Queen U or romanized as Queen Woo (Hangul: 왕후 우씨, Hanja: 王后 于氏; d. 234), was a queen consort of Goguryeo as the wife of King Gogukcheon (Go Nammu) and later his younger brother, King Sansang (Go Yeonu) after his death. She was famous for maintaining her supreme position and power there, which even the king couldn't easily control it. Also, despite her action that is very different from others, she is recognized as an independent-minded woman who successfully lives according to her own desire and gave an example of a levirate marriage custom in Goguryeo. Due to this, she became one of the few women in the past who left a name and lifetime story in Korean history.

Life

During King Gogukcheon's reign
Lady U, as the daughter of U So (우소, 于素) from an unclear region (it might be Jenabu (제나부, 提那部) or Yeonnabu (연나부, 椽那部)) was married to Go Nammu, King Gogukcheon in 180 AD and became his queen consort not long after that.

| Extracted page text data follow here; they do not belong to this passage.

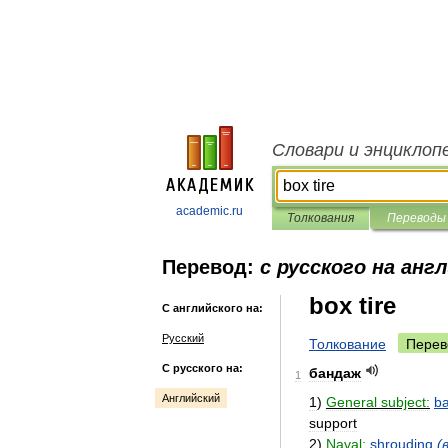
Словари и энциклоп
academic.ru
Толкования
Переводы
Перевод:
с русского на анг
box tire
С английского на:
Русский
Толкование
Перев
С русского на:
бандаж
1
Английский
1
)
General
subject:
b
support
2
)
Naval:
shrouding
(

However, a rebellion started when the king tried to stop her relatives (including Eobiryu and Jwagaryeo) from abusing their power and their children were rude and arrogant by believing their authority and plundering other children with took their houses in 190. Besides this, no significant story about Queen U during Gogukcheon's reign.

During King Sansang's reign
After King Gogukcheon died without issue in 197, Queen U met his brother–Prince Balgi to discuss the throne's successor while keeping silent about the king's death. Yet, due to Balgi's optimistic thinking that he would ascend to the throne, she then completely ignored him and visited his other brother–Prince Yeonu. Unlike Balgi, Yeonu greeted Queen U politely and courteously, meaning she liked his behavior and plotted Balgi for treason, even asking Yeonu to take her with him.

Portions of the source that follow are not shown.